Bug 1456456

Summary: qemu crashes on job completion during drain
Product: Red Hat Enterprise Linux 7 Reporter: Kevin Wolf <kwolf>
Component: qemu-kvm-rhevAssignee: Kevin Wolf <kwolf>
Status: CLOSED ERRATA QA Contact: Qianqian Zhu <qizhu>
Severity: urgent Docs Contact:
Priority: urgent    
Version: 7.4CC: chayang, juzhang, kwolf, michen, mrezanin, qizhu, virt-maint, xfu
Target Milestone: rc   
Target Release: ---   
Hardware: All   
OS: Linux   
Whiteboard:
Fixed In Version: qemu-kvm-rhev-2.9.0-8.el7 Doc Type: If docs needed, set a value
Doc Text:
Story Points: ---
Clone Of: Environment:
Last Closed: 2017-08-02 04:41:00 UTC Type: Bug
Regression: --- Mount Type: ---
Documentation: --- CRM:
Verified Versions: Category: ---
oVirt Team: --- RHEL 7.3 requirements from Atomic Host:
Cloudforms Team: --- Target Upstream Version:
Embargoed:

Description Kevin Wolf 2017-05-29 12:38:51 UTC
If an active commit block job completes in a blk_drain() that is called from
mirror_drain(), write permissions to the base node are kept for too long and
removing the mirror_top filter node for job completion fails. This operation is
not supposed to fail, so it results in abort().

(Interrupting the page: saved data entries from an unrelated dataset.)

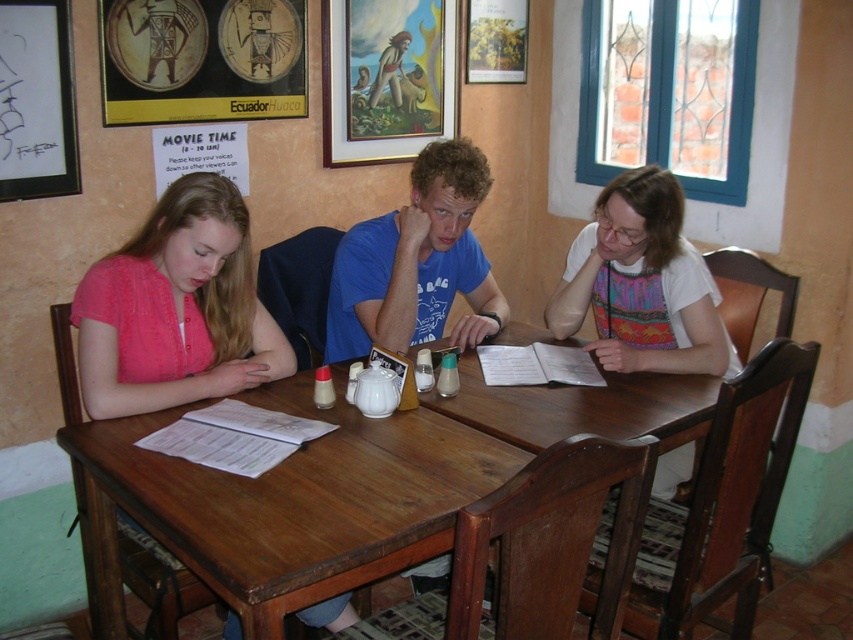 Question: Which point is farther to the camera?

Choices:
 (A) wooden framed painting at upper center
 (B) brown wooden table at center

Answer: (A)

Question: Can you confirm if pink fabric shirt at left is thinner than wooden framed painting at upper center?

Choices:
 (A) yes
 (B) no

Answer: (B)

Question: Can you confirm if pink fabric shirt at left is positioned to the right of blue cotton shirt at center?

Choices:
 (A) yes
 (B) no

Answer: (B)

Question: Which of the following is the farthest from the observer?

Choices:
 (A) (421, 38)
 (B) (221, 336)
 (C) (51, 32)

Answer: (A)

Question: Is brown wooden table at center smaller than blue cotton shirt at center?

Choices:
 (A) yes
 (B) no

Answer: (B)

Question: Which of these objects is positioned farthest from the wooden framed painting at upper center?

Choices:
 (A) blue cotton shirt at center
 (B) black matte picture frame at upper left
 (C) brown wooden table at center

Answer: (C) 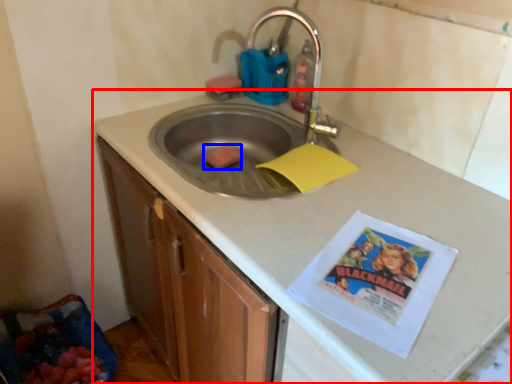 Question: Which object is closer to the camera taking this photo, countertop (highlighted by a red box) or food (highlighted by a blue box)?

Choices:
 (A) countertop
 (B) food

Answer: (A) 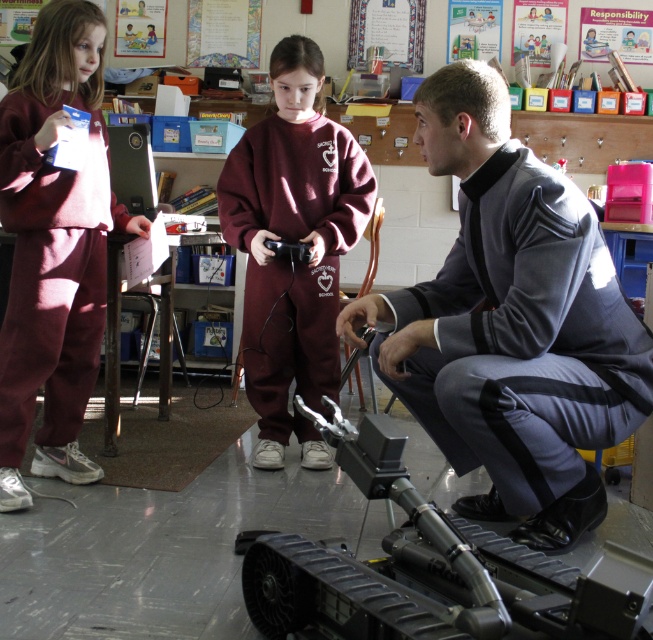 Question: Observing the image, what is the correct spatial positioning of gray fabric uniform at center in reference to maroon fleece sweatshirt at center?

Choices:
 (A) above
 (B) below

Answer: (B)

Question: Estimate the real-world distances between objects in this image. Which object is closer to the maroon fleece sweatshirt at center?

Choices:
 (A) maroon fleece pants at left
 (B) metallic/textured robot at lower center

Answer: (A)

Question: From the image, what is the correct spatial relationship of gray fabric uniform at center in relation to maroon fleece sweatshirt at center?

Choices:
 (A) above
 (B) below

Answer: (B)

Question: Which point appears closest to the camera in this image?

Choices:
 (A) (300, 314)
 (B) (29, 225)

Answer: (B)

Question: Which is nearer to the maroon fleece pants at left?

Choices:
 (A) metallic/textured robot at lower center
 (B) gray fabric uniform at center

Answer: (A)

Question: Does maroon fleece pants at left appear on the right side of maroon fleece sweatshirt at center?

Choices:
 (A) no
 (B) yes

Answer: (A) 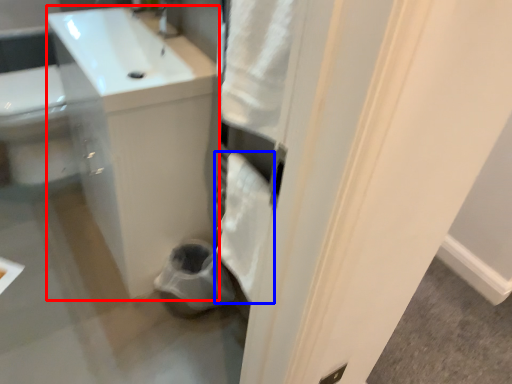 Question: Which point is further to the camera, counter top (highlighted by a red box) or bath towel (highlighted by a blue box)?

Choices:
 (A) counter top
 (B) bath towel

Answer: (A)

This bug was found with qemu-iotests 129, but it only seems to fail on Yash's
CI test host. Several engineers tried to reproduce it locally on their systems,
but couldn't, because the failure involves a race condition. So, QE may or may
not be able to reproduce with qemu-iotests 129.

The problem is fixed with a patch I sent to upstream: "mirror: Drop permissions
on s->target on completion". This has not been merged into master yet.

Comment 1 Qianqian Zhu 2017-06-02 02:59:05 UTC
QE has run 1000 rounds of qemu-iotests 129, did not reproduce the issue so far.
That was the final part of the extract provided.